At the heart of this innovation lies a sophisticated form of immunotherapy termed CAR-NKT cell therapy. Unlike conventional approaches that rely principally on CAR-T cells, which have shown remarkable success in hematological malignancies yet limited efficacy against solid tumors, this therapy employs invariant natural killer T (NKT) cells genetically engineered to express chimeric antigen receptors (CARs) specific to mesothelin, a cell surface protein abundantly expressed on TNBC cells. This engineered immune cell not only wields the specificity of CAR targeting but also harnesses the innate cytotoxic mechanisms of NKT cells, granting it enhanced versatility and potency against tumors.

This multipronged approach addresses the complex defense mechanisms of solid tumors. CAR-NKT cells utilize three independent yet complementary modalities to overcome tumor resilience. First, the engineered CAR receptor facilitates targeted recognition and elimination of mesothelin-expressing tumor cells, penetrating the often impenetrable tumor mass. Second, the natural killer receptors (NKRs) inherent to NKT cells recognize an extensive range of stress-induced ligands on malignant cells — over twenty molecular markers — thereby drastically reducing the likelihood of immune escape by the tumor through antigenic variation. Third, and perhaps most intriguingly, these CAR-NKT cells possess a unique T cell receptor (TCR) repertoire that modifies the tumor microenvironment by selectively depleting immunosuppressive cells, including regulatory T cells and myeloid-derived suppressor cells, recalibrating the immune landscape to favor tumor eradication.

Experimental validation using ex vivo human tumor samples from patients with advanced metastatic TNBC has demonstrated the robust cytolytic capacity of CAR-NKT cells, which consistently obliterated cancer cells across all tested samples. These findings underscore not only their potent antitumor efficacy but also their ability to dismantle the tumor’s immunosuppressive barriers, a feat that has eluded many prior immunotherapies. By directly eliminating the tumor’s protective shield, CAR-NKT cells re-enable endogenous immune components to participate more effectively in tumor clearance.

The implications of this technology extend beyond therapeutic efficacy to practical accessibility and scalability. Current autologous CAR-T therapies require harvesting and engineering patient-specific cells, processes that are prohibitively expensive and time-consuming, often costing hundreds of thousands of dollars per treatment and necessitating a critical delay unsuitable for rapidly progressing malignancies. In contrast, the UCLA team’s innovation leverages cord blood-derived CD34⁺ hematopoietic stem and progenitor cells (HSPCs) to mass-produce universal CAR-NKT cells in a scalable ex vivo manufacturing system. This strategy allows for the creation of an “off-the-shelf” cellular product that is immediately available, drastically reducing both cost and time-to-treatment to an estimated $5,000 per dose, potentially democratizing access to life-saving immunotherapies worldwide.

This platform’s universality is grounded in the intrinsic biology of NKT cells, which exhibit a degree of immune system compatibility across unrelated recipients. This critical attribute enables the creation of a universal donor-derived cell bank, sidestepping the immunological complications and graft-versus-host disease risks associated with allogeneic cell transplantation.

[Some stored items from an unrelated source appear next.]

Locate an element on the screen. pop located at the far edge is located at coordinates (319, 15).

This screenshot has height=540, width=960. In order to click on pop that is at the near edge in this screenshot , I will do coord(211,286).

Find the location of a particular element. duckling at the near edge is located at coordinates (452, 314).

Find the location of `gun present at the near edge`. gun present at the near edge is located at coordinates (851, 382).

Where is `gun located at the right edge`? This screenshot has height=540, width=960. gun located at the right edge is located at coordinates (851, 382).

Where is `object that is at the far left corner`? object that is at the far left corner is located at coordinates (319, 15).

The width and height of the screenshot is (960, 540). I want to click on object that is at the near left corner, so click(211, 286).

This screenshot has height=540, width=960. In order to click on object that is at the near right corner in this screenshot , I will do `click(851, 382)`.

The logistical advantages, combined with the multipronged immune targeting capability, position CAR-NKT therapy as a paradigm-shifting modality for not only TNBC but also other visceral malignancies.

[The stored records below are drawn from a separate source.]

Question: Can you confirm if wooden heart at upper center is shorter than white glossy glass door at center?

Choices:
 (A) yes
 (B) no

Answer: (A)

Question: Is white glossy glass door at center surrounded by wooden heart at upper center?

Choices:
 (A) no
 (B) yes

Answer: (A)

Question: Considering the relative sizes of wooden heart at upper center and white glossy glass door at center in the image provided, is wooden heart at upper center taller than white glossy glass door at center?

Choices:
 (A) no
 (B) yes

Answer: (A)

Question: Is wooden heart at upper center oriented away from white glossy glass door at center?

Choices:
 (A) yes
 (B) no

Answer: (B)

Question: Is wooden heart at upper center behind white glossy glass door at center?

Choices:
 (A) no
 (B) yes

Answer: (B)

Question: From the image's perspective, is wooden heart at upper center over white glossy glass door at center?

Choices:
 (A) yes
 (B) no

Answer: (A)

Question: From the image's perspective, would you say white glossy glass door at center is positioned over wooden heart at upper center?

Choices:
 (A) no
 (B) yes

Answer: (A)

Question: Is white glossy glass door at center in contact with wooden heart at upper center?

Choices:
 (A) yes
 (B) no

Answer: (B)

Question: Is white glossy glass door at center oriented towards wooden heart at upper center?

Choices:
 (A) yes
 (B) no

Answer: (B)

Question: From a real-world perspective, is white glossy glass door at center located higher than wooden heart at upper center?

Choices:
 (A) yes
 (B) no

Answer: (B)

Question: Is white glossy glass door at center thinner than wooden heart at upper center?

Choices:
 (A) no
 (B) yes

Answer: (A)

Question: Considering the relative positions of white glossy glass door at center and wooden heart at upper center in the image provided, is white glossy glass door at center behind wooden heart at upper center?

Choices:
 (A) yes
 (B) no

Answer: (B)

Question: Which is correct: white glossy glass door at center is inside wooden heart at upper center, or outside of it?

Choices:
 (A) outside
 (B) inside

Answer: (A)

Indeed, mesothelin’s expression is not confined to TNBC alone; it is prominently present in ovarian, pancreatic, and lung cancers, which collectively represent a significant subset of treatment-resistant solid tumors. As a result, the CAR-NKT cell platform holds substantial potential as a versatile immunotherapeutic that could tackle a broad spectrum of cancers with dire unmet clinical needs. This broad applicability amplifies its significance and potential impact on oncological practice.

As the preclinical data solidifies, the UCLA research team is advancing toward submission of investigational new drug applications to the U.S. Food and Drug Administration (FDA) to initiate first-in-human clinical trials. These trials will critically evaluate safety, dosing, and efficacy in patients, marking the final step before this transformative therapy can enter clinical practice. If clinical performance mirrors preclinical promise, CAR-NKT cell therapy may inaugurate a new era of accessible, effective immunotherapy for some of the most challenging cancers to treat.

The scientific community and patients alike will be watching closely as this technology progresses toward translation. The ingenuity of combining engineered CAR specificity with the natural killer and T cell receptor repertoire of NKT cells exemplifies the cutting edge of immune engineering. This multifaceted assault on cancer, in conjunction with a scalable production model, redefines the contours of cancer immunotherapy by merging precision medicine with universal applicability.

Moreover, the strategy addresses several limitations inherent in current immunotherapies such as tumor antigen heterogeneity, immune evasion, prohibitive cost, and manufacturing bottlenecks. By overcoming these barriers, CAR-NKT cell therapy not only expands on the successes of CAR-T therapies but also charts a course for the next generation of cellular treatments for solid tumors.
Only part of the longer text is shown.